COLUMBUS (WKBN) – More shocking allegations of bad behavior by lawmakers have been made, this time at a going away party for an Ohio House of Representatives staffer.
According to Third Rail Politics, a blog run by non-journalists, several lawmakers were participating in a roast of Mike Dittoe.
A roast is typically a lighthearted, sometimes off-color series of jokes aimed at a specific individual that occasionally borders being inappropriate. Usually, the target of a roast is being honored.
Spokesman for the Speaker of the House Brad Miller confirmed that the roast did happen, that alcohol was present and that several lawmakers, both male and female, participated.
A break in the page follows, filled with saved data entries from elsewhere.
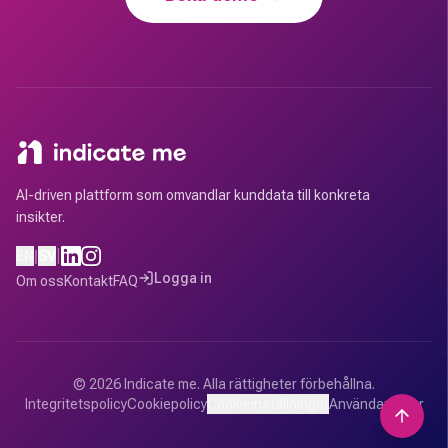
AI-driven plattform som omvandlar kunddata till konkreta
insikter.
|
EN
|
SV
Logga in
Om oss
Kontakt
FAQ
©
2026
Indicate me.
Alla rättigheter förbehållna.
Integritetspolicy
Cookiepolicy
Cookieinställningar
Användarvillkor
He confirmed that one of those comments caused State Representative Candice Keller to seek legal counsel today. She was not present at the roast but was referenced as part of a joke, according to Miller.
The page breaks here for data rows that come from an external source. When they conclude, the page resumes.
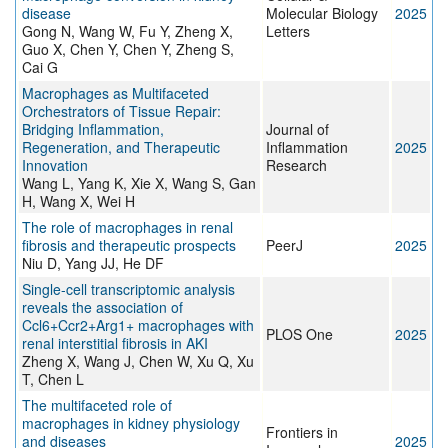
disease
Molecular Biology
2025
Gong N, Wang W, Fu Y, Zheng X,
Letters
Guo X, Chen Y, Chen Y, Zheng S,
Cai G
Macrophages as Multifaceted
Orchestrators of Tissue Repair:
Bridging Inflammation,
Journal of
Regeneration, and Therapeutic
Inflammation
2025
Innovation
Research
Wang L, Yang K, Xie X, Wang S, Gan
H, Wang X, Wei H
The role of macrophages in renal
fibrosis and therapeutic prospects
PeerJ
2025
Niu D, Yang JJ, He DF
Single-cell transcriptomic analysis
reveals the association of
Ccl6+Ccr2+Arg1+ macrophages with
PLOS One
2025
renal interstitial fibrosis in AKI
Zheng X, Wang J, Chen W, Xu Q, Xu
T, Chen L
The multifaceted role of
macrophages in kidney physiology
Frontiers in
and diseases
2025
State Representative Bill Seitz allegedly made a comment comparing former lawmaker Diana Fessler to Keller, according to the article which also claims that Seitz described Fessler as a nutjob who “wore a tin foil hat.”
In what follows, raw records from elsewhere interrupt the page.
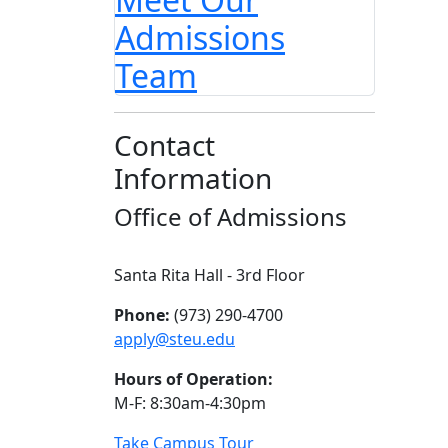
Admissions
Team
Contact
Information
Office of Admissions
Santa Rita Hall - 3rd Floor
Phone:
(973) 290-4700
apply@steu.edu
Hours of Operation:
M-F: 8:30am-4:30pm
Take Campus Tour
Miller says Keller did meet with the speaker and legal counsel but has not yet filed a complaint. He says she is welcome to do so and if she does, it would be taken very seriously.
Keller was not the only woman disparaged at the party, according to the article. State Representative Marlene Anielski was also referenced, as was another unnamed female candidate requesting support.
State Senator Matt Huffman, the lawmaker behind the Republican congressional redistricting plan, was the emcee for the roast and allegedly described that female candidate as a real “C U Next Tuesday,” according to the article.
Miller would not confirm the specifics of what was said at the roast and said he was not present for the entirety of it, stating he was in and out. He also says that it will be on the individual lawmakers to respond to questions about their comments.
State Senator Cecil Thomas immediately released a statement after reading the article.
Speaking to us in his office, Thomas says he was shocked by what he was reading, especially after the mandatory sexual harassment training all lawmakers and staff were required to go through last week.
“I don’t want to jump to conclusions but it does beg for further discussion to determine if this did in fact happen. Then, we have to take action to send the correct message,” Thomas said. “This is not going to be tolerated.”
Several lawmakers named in the article were not reachable for comment or have chosen to keep their comments to themselves at this time.